Task: Exactly the line with "Contact (727, 266)" and the lines that follow it, through the closing line of the entries, should be restated, with nothing left out or added.

Records from a data source
[Start of Attachment]

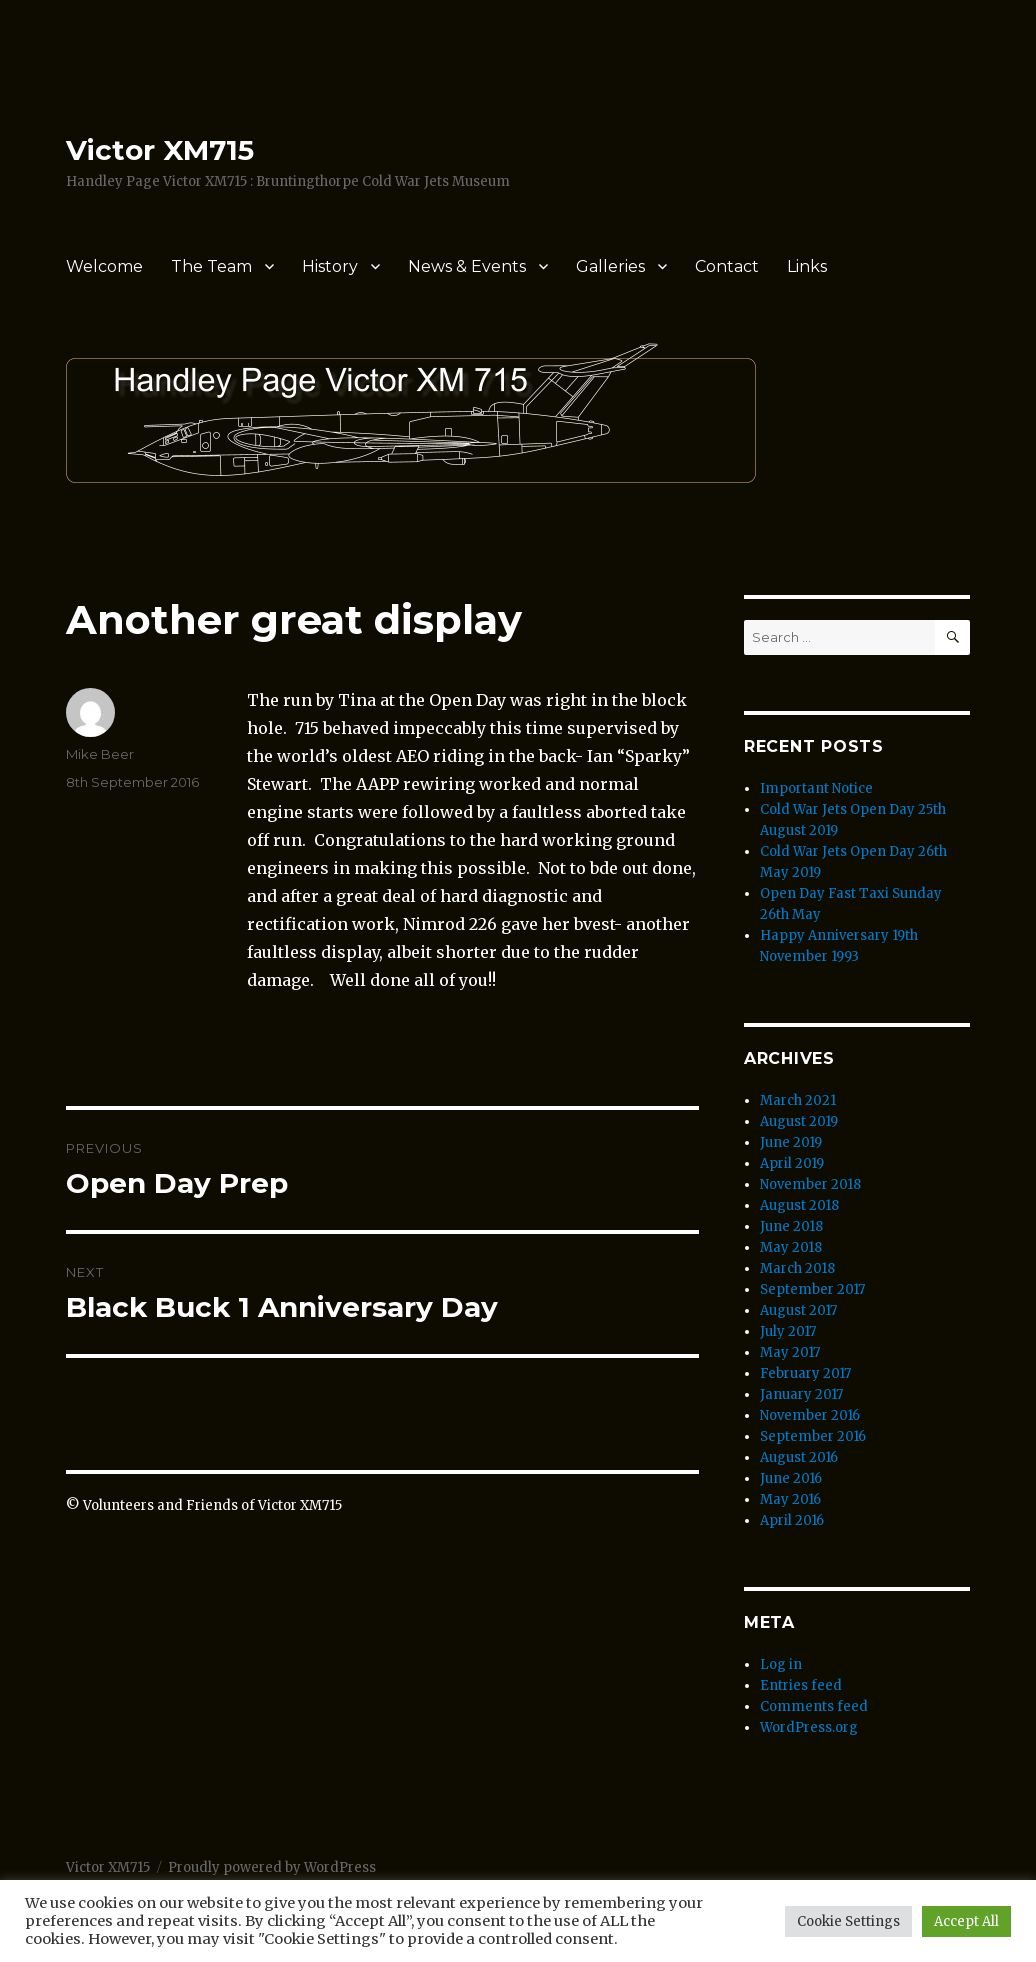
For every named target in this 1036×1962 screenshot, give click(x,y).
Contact (727, 266)
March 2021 (798, 1100)
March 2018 (797, 1268)
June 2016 (791, 1478)
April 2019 (792, 1163)
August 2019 (799, 1121)
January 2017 (801, 1394)
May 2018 (791, 1247)
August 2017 (798, 1310)
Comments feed (814, 1706)
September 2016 (813, 1436)
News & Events (467, 266)
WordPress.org (809, 1727)
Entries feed (801, 1685)
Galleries (610, 266)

[End of Attachment]

Output of the exercise:
Contact (727, 266)
March 2021 (798, 1100)
March 2018 (797, 1268)
June 2016 (791, 1478)
April 2019 (792, 1163)
August 2019 (799, 1121)
January 2017 (801, 1394)
May 2018 (791, 1247)
August 2017 (798, 1310)
Comments feed (814, 1706)
September 2016 (813, 1436)
News & Events (467, 266)
WordPress.org (809, 1727)
Entries feed (801, 1685)
Galleries (610, 266)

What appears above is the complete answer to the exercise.